Single-agent use for MF/Ss has been established for the following agents:
Nitrogen Mustard (Mechlorethamine)
The first alkylating agent was used as early as 1950 to treat 21 cases of MF at 0.1 mg/kg/day for 10 days resulting in responses to initial cycles of therapy (Karnofsky 1950). Topical formulation is used extensively in early-stage disease. A 27-patient study was conducted with MF/SS patients using nitrogen mustard at varying doses for a total of 0.4 mg/kg per session along with topical nitrogen mustard. An ORR of 54 % was demonstrated with one response lasting for more than 1 year. IV nitrogen mustard can cause phlebitis, myelosuppression, rashes, and GIT disturbance (Van Scott et al. 1975).
Chlorambucil
The earliest documented use of chlorambucil in MF was in the 1960s when it was used in four patients to treat erythroderma at doses of 4.5–56 mg/kg for a 4-week cycle with clinical responses lasting 4–24 months. Several case reports of single-agent chlorambucil in MF have shown variable results at varying doses. Best results in MF/SS have been shown with concomitant use of steroids particularly in SS (Hamminga et al. 1979; Winkelmann et al. 1984) and in combination with leukapheresis (McEvoy et al. 1989) resulting in an ORR of 100 % and a DOR of 1–3 years with improved survival of 6.5–8 years as compared to historical control survival of 3 years. Pulse chlorambucil given as 10–12 mg/day with a steroid on 3 successive days every 2 weeks also produced 54 % CRs and 46 % PRS (100 % RR) in a series of 13 SS patients (Coors and von den Driesch 2000).

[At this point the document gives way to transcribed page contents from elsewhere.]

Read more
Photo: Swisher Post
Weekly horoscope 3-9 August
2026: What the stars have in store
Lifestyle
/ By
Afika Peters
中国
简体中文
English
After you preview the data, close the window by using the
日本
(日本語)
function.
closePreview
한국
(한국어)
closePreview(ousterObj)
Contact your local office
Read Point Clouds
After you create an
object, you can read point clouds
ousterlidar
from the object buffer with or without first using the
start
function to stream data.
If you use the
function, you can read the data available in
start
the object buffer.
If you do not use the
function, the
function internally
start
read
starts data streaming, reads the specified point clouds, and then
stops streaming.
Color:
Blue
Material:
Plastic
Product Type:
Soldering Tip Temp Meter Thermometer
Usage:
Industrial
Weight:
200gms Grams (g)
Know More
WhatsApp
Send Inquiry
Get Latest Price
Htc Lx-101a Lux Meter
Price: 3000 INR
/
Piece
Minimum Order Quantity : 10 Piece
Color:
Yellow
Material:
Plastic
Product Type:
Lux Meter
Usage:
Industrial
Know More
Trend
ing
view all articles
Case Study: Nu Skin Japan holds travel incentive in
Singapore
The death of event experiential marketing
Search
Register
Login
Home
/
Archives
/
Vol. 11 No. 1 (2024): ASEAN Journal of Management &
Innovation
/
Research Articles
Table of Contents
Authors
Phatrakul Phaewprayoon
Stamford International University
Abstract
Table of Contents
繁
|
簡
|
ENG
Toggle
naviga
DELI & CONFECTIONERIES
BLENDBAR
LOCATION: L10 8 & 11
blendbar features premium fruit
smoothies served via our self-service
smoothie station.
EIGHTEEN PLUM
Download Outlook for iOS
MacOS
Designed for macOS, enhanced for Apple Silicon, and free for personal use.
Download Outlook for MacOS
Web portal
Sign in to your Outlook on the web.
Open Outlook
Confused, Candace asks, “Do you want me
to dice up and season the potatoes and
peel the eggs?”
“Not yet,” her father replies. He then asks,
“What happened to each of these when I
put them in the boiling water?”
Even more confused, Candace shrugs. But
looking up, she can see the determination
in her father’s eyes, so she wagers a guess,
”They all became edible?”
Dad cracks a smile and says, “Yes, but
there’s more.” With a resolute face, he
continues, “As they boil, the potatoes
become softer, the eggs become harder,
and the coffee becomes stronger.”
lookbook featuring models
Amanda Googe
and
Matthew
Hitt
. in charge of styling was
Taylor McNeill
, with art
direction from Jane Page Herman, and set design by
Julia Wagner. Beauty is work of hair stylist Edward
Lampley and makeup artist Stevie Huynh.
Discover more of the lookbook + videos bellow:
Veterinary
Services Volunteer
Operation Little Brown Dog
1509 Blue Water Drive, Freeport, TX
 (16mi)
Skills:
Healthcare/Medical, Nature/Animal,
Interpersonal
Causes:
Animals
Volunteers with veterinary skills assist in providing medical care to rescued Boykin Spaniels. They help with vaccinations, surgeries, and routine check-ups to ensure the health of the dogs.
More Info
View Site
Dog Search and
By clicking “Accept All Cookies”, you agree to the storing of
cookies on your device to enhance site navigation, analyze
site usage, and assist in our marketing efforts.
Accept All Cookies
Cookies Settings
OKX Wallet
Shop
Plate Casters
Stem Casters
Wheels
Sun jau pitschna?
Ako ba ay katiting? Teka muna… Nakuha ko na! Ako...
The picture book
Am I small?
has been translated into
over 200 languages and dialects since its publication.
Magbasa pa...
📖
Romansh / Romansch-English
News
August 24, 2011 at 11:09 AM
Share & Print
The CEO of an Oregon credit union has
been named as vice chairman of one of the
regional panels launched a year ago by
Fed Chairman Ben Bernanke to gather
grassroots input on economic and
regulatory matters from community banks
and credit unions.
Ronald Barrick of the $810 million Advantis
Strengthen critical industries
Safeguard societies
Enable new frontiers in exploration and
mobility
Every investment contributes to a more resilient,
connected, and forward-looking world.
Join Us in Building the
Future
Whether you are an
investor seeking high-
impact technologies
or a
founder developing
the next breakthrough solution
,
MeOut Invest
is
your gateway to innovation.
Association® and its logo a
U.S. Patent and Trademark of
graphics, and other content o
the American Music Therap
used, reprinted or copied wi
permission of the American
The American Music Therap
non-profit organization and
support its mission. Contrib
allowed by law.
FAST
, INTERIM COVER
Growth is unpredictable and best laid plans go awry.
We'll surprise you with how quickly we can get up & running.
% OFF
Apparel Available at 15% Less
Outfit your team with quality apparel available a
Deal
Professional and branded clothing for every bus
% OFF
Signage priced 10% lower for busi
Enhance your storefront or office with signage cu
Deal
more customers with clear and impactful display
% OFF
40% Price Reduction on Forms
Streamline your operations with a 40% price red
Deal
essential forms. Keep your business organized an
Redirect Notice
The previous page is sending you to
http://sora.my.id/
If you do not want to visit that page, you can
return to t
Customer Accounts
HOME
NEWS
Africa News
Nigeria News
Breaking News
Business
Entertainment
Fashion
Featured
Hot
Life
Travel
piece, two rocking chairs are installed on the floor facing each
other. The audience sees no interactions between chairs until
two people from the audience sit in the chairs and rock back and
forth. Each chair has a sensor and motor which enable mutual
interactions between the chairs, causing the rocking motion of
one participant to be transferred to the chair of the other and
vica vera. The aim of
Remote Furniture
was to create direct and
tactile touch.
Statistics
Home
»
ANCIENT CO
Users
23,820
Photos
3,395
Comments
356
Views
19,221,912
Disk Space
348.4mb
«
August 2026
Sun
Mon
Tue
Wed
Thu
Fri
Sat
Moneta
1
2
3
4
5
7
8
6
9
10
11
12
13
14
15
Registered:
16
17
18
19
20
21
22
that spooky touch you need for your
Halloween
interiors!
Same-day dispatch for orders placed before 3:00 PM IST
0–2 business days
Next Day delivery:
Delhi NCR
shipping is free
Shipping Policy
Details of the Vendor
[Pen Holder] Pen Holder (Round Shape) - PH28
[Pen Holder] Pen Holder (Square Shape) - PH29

Medians response duration was 16.5 months.
Cyclophosphamide
This was first used to treat MF/SS as early as 1960s (Abele and Dobson 1960). The initial four patients were treated at 200 mg/m2 for 14–220 days, and 3 out of 4 had a response to the initial therapy that required weekly maintenance dosing of 400–700 mg. There are several case reports in the literature regarding responses in MF/SS patients obtained with lower doses of Cytoxan used as a single agent given weekly (Suter 1964; Auerbach 1970; Maguire 1968), but the main use of Cytoxan remains as part of combination chemotherapy. The main side effects are alopecia, nausea, vomiting, and myelosuppression at higher doses. Like all alkylators, it carries the potential for germ cell damage in younger patients.
Temozolomide
Temozolomide is an oral alkylating agent that functions as a prodrug and undergoes rapid nonenzymatic conversion to active 5-(3-metyltriazen-1-yl) imidazole-4-carboxamide (Newlands et al. 1992, 1997). In a phase 1 study of this agent in advanced cancers, one patient with MF had a CR of 7 months duration (Newlands et al. 1992). This led to a prospective phase II study of nine patients at a dose of 150 mg/m2/day × 5 days for the first 28 days cycle and then 200 mg/m2 × 5 days for cycles 2 and 3. The ORR was 33 % including 1 CR and 2 PRs with a duration of response of 6–9 months (Tani et al. 2005). Myelosuppression is the main side effect with counts nadiring at day 22 of the treatment cycle (Newlands et al. 1997).